The entries are given below. Output each one unchanged.

[[ PROVIDED DATA, beginning ]]

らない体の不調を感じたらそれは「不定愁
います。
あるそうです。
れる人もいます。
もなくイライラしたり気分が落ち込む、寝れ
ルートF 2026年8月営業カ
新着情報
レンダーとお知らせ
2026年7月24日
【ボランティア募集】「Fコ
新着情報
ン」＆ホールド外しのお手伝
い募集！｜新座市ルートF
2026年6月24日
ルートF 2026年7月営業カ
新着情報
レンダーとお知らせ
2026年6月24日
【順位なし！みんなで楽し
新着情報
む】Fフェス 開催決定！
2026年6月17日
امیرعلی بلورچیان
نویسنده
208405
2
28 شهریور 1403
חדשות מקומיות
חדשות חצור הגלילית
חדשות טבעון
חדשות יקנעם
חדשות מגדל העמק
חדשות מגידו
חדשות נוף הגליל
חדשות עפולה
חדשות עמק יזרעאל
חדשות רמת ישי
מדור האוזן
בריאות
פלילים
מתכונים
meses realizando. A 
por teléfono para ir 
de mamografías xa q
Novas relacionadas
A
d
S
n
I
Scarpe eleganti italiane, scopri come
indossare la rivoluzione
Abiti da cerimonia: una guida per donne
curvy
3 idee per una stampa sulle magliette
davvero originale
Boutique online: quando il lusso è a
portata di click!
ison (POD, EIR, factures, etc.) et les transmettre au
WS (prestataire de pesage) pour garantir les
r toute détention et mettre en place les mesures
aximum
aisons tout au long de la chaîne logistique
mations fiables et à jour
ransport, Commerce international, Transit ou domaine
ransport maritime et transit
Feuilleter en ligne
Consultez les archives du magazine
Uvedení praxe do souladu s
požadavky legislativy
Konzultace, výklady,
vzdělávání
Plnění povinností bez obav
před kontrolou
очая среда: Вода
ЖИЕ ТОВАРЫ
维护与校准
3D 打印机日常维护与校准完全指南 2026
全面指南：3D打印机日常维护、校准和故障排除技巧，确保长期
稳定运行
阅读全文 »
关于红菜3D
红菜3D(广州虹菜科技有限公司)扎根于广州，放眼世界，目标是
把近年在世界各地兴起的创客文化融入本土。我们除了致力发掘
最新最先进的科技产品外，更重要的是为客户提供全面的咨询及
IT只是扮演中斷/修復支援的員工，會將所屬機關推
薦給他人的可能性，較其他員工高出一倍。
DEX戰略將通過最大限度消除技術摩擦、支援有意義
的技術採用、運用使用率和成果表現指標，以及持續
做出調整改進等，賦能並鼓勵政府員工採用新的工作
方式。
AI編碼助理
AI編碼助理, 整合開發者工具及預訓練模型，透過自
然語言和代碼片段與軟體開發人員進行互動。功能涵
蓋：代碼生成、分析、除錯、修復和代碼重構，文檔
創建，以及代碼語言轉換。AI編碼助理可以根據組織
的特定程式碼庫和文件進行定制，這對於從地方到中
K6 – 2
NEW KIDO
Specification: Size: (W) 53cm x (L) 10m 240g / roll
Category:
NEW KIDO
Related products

[[ PROVIDED DATA, end ]]

#### EXERCISE SOLUTION:
らない体の不調を感じたらそれは「不定愁
います。
あるそうです。
れる人もいます。
もなくイライラしたり気分が落ち込む、寝れ
ルートF 2026年8月営業カ
新着情報
レンダーとお知らせ
2026年7月24日
【ボランティア募集】「Fコ
新着情報
ン」＆ホールド外しのお手伝
い募集！｜新座市ルートF
2026年6月24日
ルートF 2026年7月営業カ
新着情報
レンダーとお知らせ
2026年6月24日
【順位なし！みんなで楽し
新着情報
む】Fフェス 開催決定！
2026年6月17日
امیرعلی بلورچیان
نویسنده
208405
2
28 شهریور 1403
חדשות מקומיות
חדשות חצור הגלילית
חדשות טבעון
חדשות יקנעם
חדשות מגדל העמק
חדשות מגידו
חדשות נוף הגליל
חדשות עפולה
חדשות עמק יזרעאל
חדשות רמת ישי
מדור האוזן
בריאות
פלילים
מתכונים
meses realizando. A 
por teléfono para ir 
de mamografías xa q
Novas relacionadas
A
d
S
n
I
Scarpe eleganti italiane, scopri come
indossare la rivoluzione
Abiti da cerimonia: una guida per donne
curvy
3 idee per una stampa sulle magliette
davvero originale
Boutique online: quando il lusso è a
portata di click!
ison (POD, EIR, factures, etc.) et les transmettre au
WS (prestataire de pesage) pour garantir les
r toute détention et mettre en place les mesures
aximum
aisons tout au long de la chaîne logistique
mations fiables et à jour
ransport, Commerce international, Transit ou domaine
ransport maritime et transit
Feuilleter en ligne
Consultez les archives du magazine
Uvedení praxe do souladu s
požadavky legislativy
Konzultace, výklady,
vzdělávání
Plnění povinností bez obav
před kontrolou
очая среда: Вода
ЖИЕ ТОВАРЫ
维护与校准
3D 打印机日常维护与校准完全指南 2026
全面指南：3D打印机日常维护、校准和故障排除技巧，确保长期
稳定运行
阅读全文 »
关于红菜3D
红菜3D(广州虹菜科技有限公司)扎根于广州，放眼世界，目标是
把近年在世界各地兴起的创客文化融入本土。我们除了致力发掘
最新最先进的科技产品外，更重要的是为客户提供全面的咨询及
IT只是扮演中斷/修復支援的員工，會將所屬機關推
薦給他人的可能性，較其他員工高出一倍。
DEX戰略將通過最大限度消除技術摩擦、支援有意義
的技術採用、運用使用率和成果表現指標，以及持續
做出調整改進等，賦能並鼓勵政府員工採用新的工作
方式。
AI編碼助理
AI編碼助理, 整合開發者工具及預訓練模型，透過自
然語言和代碼片段與軟體開發人員進行互動。功能涵
蓋：代碼生成、分析、除錯、修復和代碼重構，文檔
創建，以及代碼語言轉換。AI編碼助理可以根據組織
的特定程式碼庫和文件進行定制，這對於從地方到中
K6 – 2
NEW KIDO
Specification: Size: (W) 53cm x (L) 10m 240g / roll
Category:
NEW KIDO
Related products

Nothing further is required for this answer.